At the same time, this reform will level the playing field for those who do not get health insurance through their job. For Americans who now purchase health insurance on their own, my proposal would mean a substantial tax savings — $4,500 for a family of four making $60,000 a year. And for the millions of other Americans who have no health insurance at all, this deduction would help put a basic private health insurance plan within their reach. Changing the tax code is a vital and necessary step to making health care affordable for more Americans.

Let's clarify what this proposal (dead on arrival, by the way, given the new Democratic majority in the Congress) would do. First, it would make health insurance offered by your employer part of your taxable income. Right now health insurance comes out of pre-tax dollars. Then it would give you a deduction for the health insurance part, but the deduction would be a fixed sum. So if you happened to spend exactly one of those stated quantities, depending on your family status, the proposal would have no impact on you at all. Now, if your policy is valued at less than those quantities you would save on taxes. On the other hand, if you are currently getting a policy worth more than the given amounts you would have to pay tax on the difference.

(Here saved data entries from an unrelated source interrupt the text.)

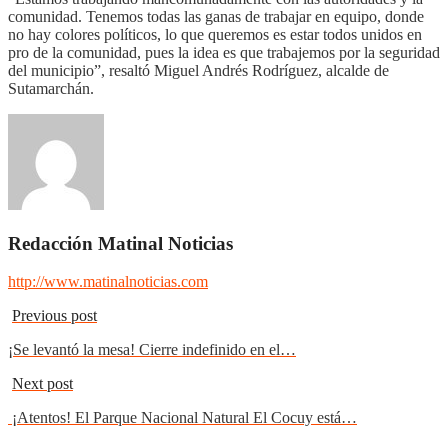
comunidad. Tenemos todas las ganas de trabajar en equipo, donde
no hay colores políticos, lo que queremos es estar todos unidos en
pro de la comunidad, pues la idea es que trabajemos por la seguridad
del municipio”, resaltó Miguel Andrés Rodríguez, alcalde de
Sutamarchán.
Redacción Matinal Noticias
http://www.matinalnoticias.com
Previous post
¡Se levantó la mesa! Cierre indefinido en el…
Next post
¡Atentos! El Parque Nacional Natural El Cocuy está…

The idea here is to make people buy cheaper policies. But cheaper policies often cover fewer things and have larger deductibles (the amount you have to pay before the insurance kicks in). Which means that a cheaper policy might make you more like those who have no insurance at all. It could also be the case that cheaper policies are just more efficient and therefore cost less. But health care markets suffer from that pesky problem of incomplete information and difficulty in measuring quality, and most health insurance packets which cost less do so because they ultimately offer either less coverage (cut out mental health care, for example), refuse high-risk consumers (such as the chronically ill) or have much higher deductibles.

So much for the case of those already covered. What if your employer doesn't offer health insurance at all? Here the proposal could make a difference, because a poor worker could now buy health insurance and get a nice deduction, right? Except for two problems: First, many poor workers either pay no federal income tax or very low income taxes. The value of the tax deductible for them is close to zero. Second, the individual policies available for purchase outside employer-based group plans are much more expensive, and most poor wage-earners can't afford the kind of policy that would cover their family needs.

The whole proposal stinks, pretty much. As another complication, consider what happens when the average health insurance price tag keeps on rising at the rapid rate it has recently. Unless these tax deductible limits are raised as frequently, more and more people will find themselves paying a higher price on their insurance policies in the sense of higher taxes.